My backyard in Witt Street, Tea Gardens is a place I remember well back in the 40s.1 There was no preschool so I spent plenty of time making cubby houses with empty chaff bags hung around under the tank stand. I also wiggled under the house to explore. We relied on tank water, therefore we also had a backyard ‘dunny’ and luckily a back lane for the pan man to access.
A chook yard came in handy but canny foxes dug under the fence requiring a barrier of wire mesh or tin to be extended below. The chook droppings were good for the veggie garden, another handy feature with our town being rather isolated in those times.

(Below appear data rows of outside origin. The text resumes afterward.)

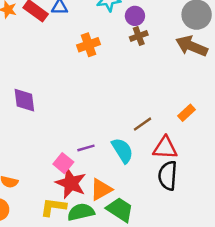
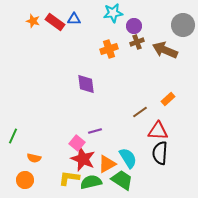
orange cross: (88, 45) -> (109, 49), moved
brown arrow: (192, 46) -> (165, 50), moved
purple diamond: (24, 100) -> (86, 84), moved
orange rectangle: (187, 113) -> (168, 99), moved
cyan semicircle: (122, 150) -> (128, 158), moved

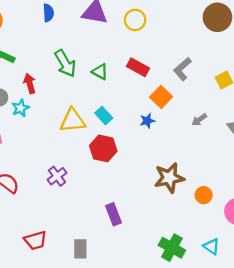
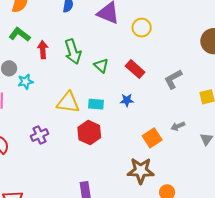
red arrow: (30, 84) -> (43, 50), moved
orange square: (161, 97) -> (152, 138), moved
cyan rectangle: (104, 116) -> (96, 104), turned -56
blue star: (147, 121) -> (127, 100), moved
purple cross: (57, 176) -> (39, 135), moved

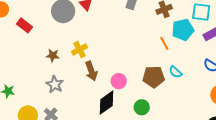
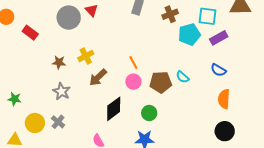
orange line: (164, 43) -> (133, 62), moved
brown arrow: (91, 71) -> (98, 77), turned 66
pink circle: (119, 81) -> (133, 82), moved

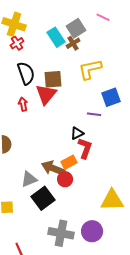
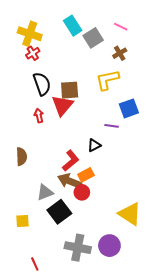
cyan rectangle: (56, 37) -> (73, 26), moved
brown cross: (73, 43) -> (120, 53), moved
red L-shape: (85, 148) -> (71, 161), moved, turned 30
yellow triangle: (112, 200) -> (130, 214), turned 35

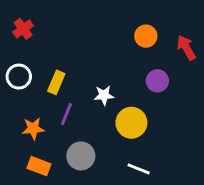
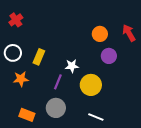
orange circle: (146, 36) -> (100, 34), moved
purple line: (66, 114) -> (58, 82), moved
orange star: (33, 129) -> (21, 79), moved

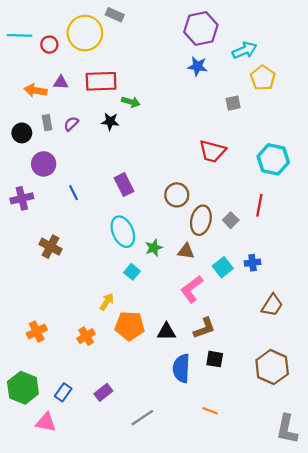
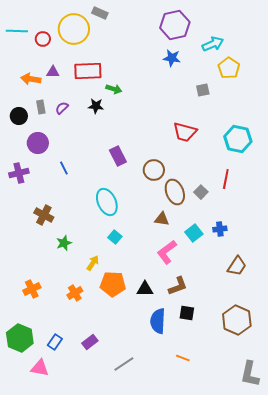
purple rectangle: (124, 185) -> (118, 156), moved
brown ellipse: (201, 220) -> (175, 192), turned -35
green star: (154, 248) -> (64, 243), moved

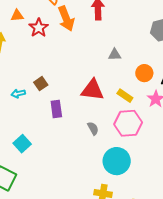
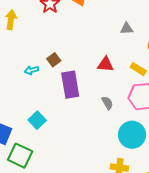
red triangle: (92, 90) -> (106, 64), size x0.7
purple rectangle: (56, 109) -> (70, 85), size x1.5

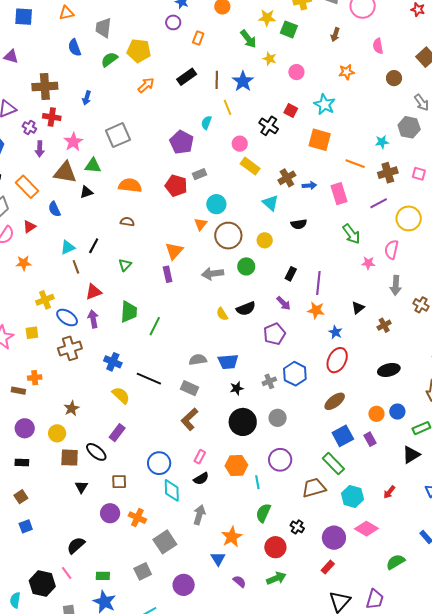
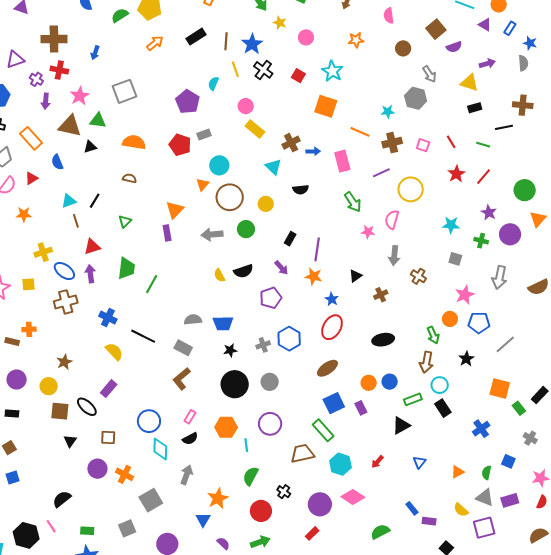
black cross: (269, 126) -> (263, 70), moved

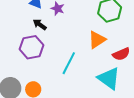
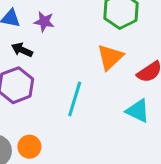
cyan triangle: (109, 78) -> (138, 111), size x0.7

With an elevated tank stand, a ‘Southern Cross’ windmill and a spear point to take advantage of bore water the garden was safe. In the forties many food items were scarce due to the war so that is possibly why we had a cow and calf. After milking, the cow was allowed out to roam around the town, more fertiliser for gardens! A separator was used to gain the cream. Butter was made and the cream went well in the sponge or scones.
Although electricity arrived in 1939 people kept the fuel stoves they were familiar with. How things have changed! The big wooden box our Kelvinator arrived in became a beaut doll’s house, that was in 1943. The ice chest was no longer needed.
Author: Anne Johnson (nee Ringland)
1 Dungog Chronicle, 28 May 1946, 3; Daily Telegraph, 21 September 1947, 4.